Return all of the lines below exactly as they are.

- [DATA EXCERPTS]
[Start of Attachment]
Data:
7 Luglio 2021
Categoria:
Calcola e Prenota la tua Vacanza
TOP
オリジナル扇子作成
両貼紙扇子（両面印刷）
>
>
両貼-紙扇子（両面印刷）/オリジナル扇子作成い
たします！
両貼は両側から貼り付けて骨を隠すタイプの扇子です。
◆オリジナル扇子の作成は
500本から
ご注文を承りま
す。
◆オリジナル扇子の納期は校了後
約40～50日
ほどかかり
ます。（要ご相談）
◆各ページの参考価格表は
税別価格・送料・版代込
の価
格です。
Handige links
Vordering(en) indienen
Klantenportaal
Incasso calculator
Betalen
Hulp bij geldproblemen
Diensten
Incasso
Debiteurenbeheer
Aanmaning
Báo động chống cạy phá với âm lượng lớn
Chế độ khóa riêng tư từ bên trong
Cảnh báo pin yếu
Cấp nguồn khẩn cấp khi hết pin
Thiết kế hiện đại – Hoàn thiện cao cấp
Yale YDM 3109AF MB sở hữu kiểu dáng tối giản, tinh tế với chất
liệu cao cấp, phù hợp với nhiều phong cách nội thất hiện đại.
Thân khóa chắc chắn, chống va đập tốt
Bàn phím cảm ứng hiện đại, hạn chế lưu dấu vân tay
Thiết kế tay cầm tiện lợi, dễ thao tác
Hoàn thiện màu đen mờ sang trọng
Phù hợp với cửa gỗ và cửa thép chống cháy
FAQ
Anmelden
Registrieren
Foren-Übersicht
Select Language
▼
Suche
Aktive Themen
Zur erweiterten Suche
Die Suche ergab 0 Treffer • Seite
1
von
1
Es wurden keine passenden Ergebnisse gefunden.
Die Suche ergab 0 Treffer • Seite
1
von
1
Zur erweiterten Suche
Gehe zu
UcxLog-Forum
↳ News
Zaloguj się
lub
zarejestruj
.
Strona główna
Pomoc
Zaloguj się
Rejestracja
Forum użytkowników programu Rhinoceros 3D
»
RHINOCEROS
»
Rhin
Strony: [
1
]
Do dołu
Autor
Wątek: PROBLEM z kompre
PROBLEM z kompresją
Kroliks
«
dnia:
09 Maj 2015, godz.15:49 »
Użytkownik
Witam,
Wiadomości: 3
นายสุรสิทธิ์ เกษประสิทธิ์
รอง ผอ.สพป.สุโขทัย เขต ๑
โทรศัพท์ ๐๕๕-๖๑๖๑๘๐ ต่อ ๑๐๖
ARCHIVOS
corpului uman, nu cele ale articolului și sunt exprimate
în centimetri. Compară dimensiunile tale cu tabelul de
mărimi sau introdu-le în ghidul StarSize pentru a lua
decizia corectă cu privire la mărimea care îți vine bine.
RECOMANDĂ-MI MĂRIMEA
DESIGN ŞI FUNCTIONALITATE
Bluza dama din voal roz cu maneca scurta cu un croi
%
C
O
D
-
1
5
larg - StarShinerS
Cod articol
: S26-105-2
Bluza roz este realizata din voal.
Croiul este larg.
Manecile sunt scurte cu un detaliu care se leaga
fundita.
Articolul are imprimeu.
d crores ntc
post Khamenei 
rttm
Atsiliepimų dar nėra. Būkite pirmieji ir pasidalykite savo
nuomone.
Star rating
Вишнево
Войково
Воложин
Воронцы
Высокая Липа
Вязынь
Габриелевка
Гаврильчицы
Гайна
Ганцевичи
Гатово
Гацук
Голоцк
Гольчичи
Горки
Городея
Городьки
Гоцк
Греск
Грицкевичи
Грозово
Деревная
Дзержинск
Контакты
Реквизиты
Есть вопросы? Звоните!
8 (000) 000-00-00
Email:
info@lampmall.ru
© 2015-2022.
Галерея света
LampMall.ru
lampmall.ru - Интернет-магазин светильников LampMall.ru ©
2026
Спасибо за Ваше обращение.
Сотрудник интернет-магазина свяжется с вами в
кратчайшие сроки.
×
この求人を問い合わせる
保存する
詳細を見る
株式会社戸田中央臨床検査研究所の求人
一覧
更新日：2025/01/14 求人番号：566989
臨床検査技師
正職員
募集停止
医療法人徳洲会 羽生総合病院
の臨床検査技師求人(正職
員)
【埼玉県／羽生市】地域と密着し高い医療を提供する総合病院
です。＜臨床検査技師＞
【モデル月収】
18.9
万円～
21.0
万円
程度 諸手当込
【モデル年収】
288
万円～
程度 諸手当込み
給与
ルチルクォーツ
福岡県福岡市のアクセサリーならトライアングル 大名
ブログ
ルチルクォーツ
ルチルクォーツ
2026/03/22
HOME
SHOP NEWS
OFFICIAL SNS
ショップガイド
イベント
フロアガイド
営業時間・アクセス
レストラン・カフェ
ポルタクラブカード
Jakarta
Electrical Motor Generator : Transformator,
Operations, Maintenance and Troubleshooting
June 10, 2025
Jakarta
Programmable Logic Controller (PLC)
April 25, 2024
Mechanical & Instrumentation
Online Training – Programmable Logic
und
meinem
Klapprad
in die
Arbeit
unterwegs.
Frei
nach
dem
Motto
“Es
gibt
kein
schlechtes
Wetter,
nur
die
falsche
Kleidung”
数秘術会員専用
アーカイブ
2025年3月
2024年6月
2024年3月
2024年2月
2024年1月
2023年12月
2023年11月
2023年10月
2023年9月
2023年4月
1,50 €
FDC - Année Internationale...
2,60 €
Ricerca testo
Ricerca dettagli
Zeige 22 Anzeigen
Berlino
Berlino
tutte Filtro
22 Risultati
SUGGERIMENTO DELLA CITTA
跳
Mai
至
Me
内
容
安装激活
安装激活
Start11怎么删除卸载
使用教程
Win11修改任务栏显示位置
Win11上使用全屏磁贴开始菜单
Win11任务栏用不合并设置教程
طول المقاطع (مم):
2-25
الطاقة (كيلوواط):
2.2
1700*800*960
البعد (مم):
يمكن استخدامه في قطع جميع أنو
[End of Attachment]
- [OUTPUT BELOW]
Data:
7 Luglio 2021
Categoria:
Calcola e Prenota la tua Vacanza
TOP
オリジナル扇子作成
両貼紙扇子（両面印刷）
>
>
両貼-紙扇子（両面印刷）/オリジナル扇子作成い
たします！
両貼は両側から貼り付けて骨を隠すタイプの扇子です。
◆オリジナル扇子の作成は
500本から
ご注文を承りま
す。
◆オリジナル扇子の納期は校了後
約40～50日
ほどかかり
ます。（要ご相談）
◆各ページの参考価格表は
税別価格・送料・版代込
の価
格です。
Handige links
Vordering(en) indienen
Klantenportaal
Incasso calculator
Betalen
Hulp bij geldproblemen
Diensten
Incasso
Debiteurenbeheer
Aanmaning
Báo động chống cạy phá với âm lượng lớn
Chế độ khóa riêng tư từ bên trong
Cảnh báo pin yếu
Cấp nguồn khẩn cấp khi hết pin
Thiết kế hiện đại – Hoàn thiện cao cấp
Yale YDM 3109AF MB sở hữu kiểu dáng tối giản, tinh tế với chất
liệu cao cấp, phù hợp với nhiều phong cách nội thất hiện đại.
Thân khóa chắc chắn, chống va đập tốt
Bàn phím cảm ứng hiện đại, hạn chế lưu dấu vân tay
Thiết kế tay cầm tiện lợi, dễ thao tác
Hoàn thiện màu đen mờ sang trọng
Phù hợp với cửa gỗ và cửa thép chống cháy
FAQ
Anmelden
Registrieren
Foren-Übersicht
Select Language
▼
Suche
Aktive Themen
Zur erweiterten Suche
Die Suche ergab 0 Treffer • Seite
1
von
1
Es wurden keine passenden Ergebnisse gefunden.
Die Suche ergab 0 Treffer • Seite
1
von
1
Zur erweiterten Suche
Gehe zu
UcxLog-Forum
↳ News
Zaloguj się
lub
zarejestruj
.
Strona główna
Pomoc
Zaloguj się
Rejestracja
Forum użytkowników programu Rhinoceros 3D
»
RHINOCEROS
»
Rhin
Strony: [
1
]
Do dołu
Autor
Wątek: PROBLEM z kompre
PROBLEM z kompresją
Kroliks
«
dnia:
09 Maj 2015, godz.15:49 »
Użytkownik
Witam,
Wiadomości: 3
นายสุรสิทธิ์ เกษประสิทธิ์
รอง ผอ.สพป.สุโขทัย เขต ๑
โทรศัพท์ ๐๕๕-๖๑๖๑๘๐ ต่อ ๑๐๖
ARCHIVOS
corpului uman, nu cele ale articolului și sunt exprimate
în centimetri. Compară dimensiunile tale cu tabelul de
mărimi sau introdu-le în ghidul StarSize pentru a lua
decizia corectă cu privire la mărimea care îți vine bine.
RECOMANDĂ-MI MĂRIMEA
DESIGN ŞI FUNCTIONALITATE
Bluza dama din voal roz cu maneca scurta cu un croi
%
C
O
D
-
1
5
larg - StarShinerS
Cod articol
: S26-105-2
Bluza roz este realizata din voal.
Croiul este larg.
Manecile sunt scurte cu un detaliu care se leaga
fundita.
Articolul are imprimeu.
d crores ntc
post Khamenei 
rttm
Atsiliepimų dar nėra. Būkite pirmieji ir pasidalykite savo
nuomone.
Star rating
Вишнево
Войково
Воложин
Воронцы
Высокая Липа
Вязынь
Габриелевка
Гаврильчицы
Гайна
Ганцевичи
Гатово
Гацук
Голоцк
Гольчичи
Горки
Городея
Городьки
Гоцк
Греск
Грицкевичи
Грозово
Деревная
Дзержинск
Контакты
Реквизиты
Есть вопросы? Звоните!
8 (000) 000-00-00
Email:
info@lampmall.ru
© 2015-2022.
Галерея света
LampMall.ru
lampmall.ru - Интернет-магазин светильников LampMall.ru ©
2026
Спасибо за Ваше обращение.
Сотрудник интернет-магазина свяжется с вами в
кратчайшие сроки.
×
この求人を問い合わせる
保存する
詳細を見る
株式会社戸田中央臨床検査研究所の求人
一覧
更新日：2025/01/14 求人番号：566989
臨床検査技師
正職員
募集停止
医療法人徳洲会 羽生総合病院
の臨床検査技師求人(正職
員)
【埼玉県／羽生市】地域と密着し高い医療を提供する総合病院
です。＜臨床検査技師＞
【モデル月収】
18.9
万円～
21.0
万円
程度 諸手当込
【モデル年収】
288
万円～
程度 諸手当込み
給与
ルチルクォーツ
福岡県福岡市のアクセサリーならトライアングル 大名
ブログ
ルチルクォーツ
ルチルクォーツ
2026/03/22
HOME
SHOP NEWS
OFFICIAL SNS
ショップガイド
イベント
フロアガイド
営業時間・アクセス
レストラン・カフェ
ポルタクラブカード
Jakarta
Electrical Motor Generator : Transformator,
Operations, Maintenance and Troubleshooting
June 10, 2025
Jakarta
Programmable Logic Controller (PLC)
April 25, 2024
Mechanical & Instrumentation
Online Training – Programmable Logic
und
meinem
Klapprad
in die
Arbeit
unterwegs.
Frei
nach
dem
Motto
“Es
gibt
kein
schlechtes
Wetter,
nur
die
falsche
Kleidung”
数秘術会員専用
アーカイブ
2025年3月
2024年6月
2024年3月
2024年2月
2024年1月
2023年12月
2023年11月
2023年10月
2023年9月
2023年4月
1,50 €
FDC - Année Internationale...
2,60 €
Ricerca testo
Ricerca dettagli
Zeige 22 Anzeigen
Berlino
Berlino
tutte Filtro
22 Risultati
SUGGERIMENTO DELLA CITTA
跳
Mai
至
Me
内
容
安装激活
安装激活
Start11怎么删除卸载
使用教程
Win11修改任务栏显示位置
Win11上使用全屏磁贴开始菜单
Win11任务栏用不合并设置教程
طول المقاطع (مم):
2-25
الطاقة (كيلوواط):
2.2
1700*800*960
البعد (مم):
يمكن استخدامه في قطع جميع أنو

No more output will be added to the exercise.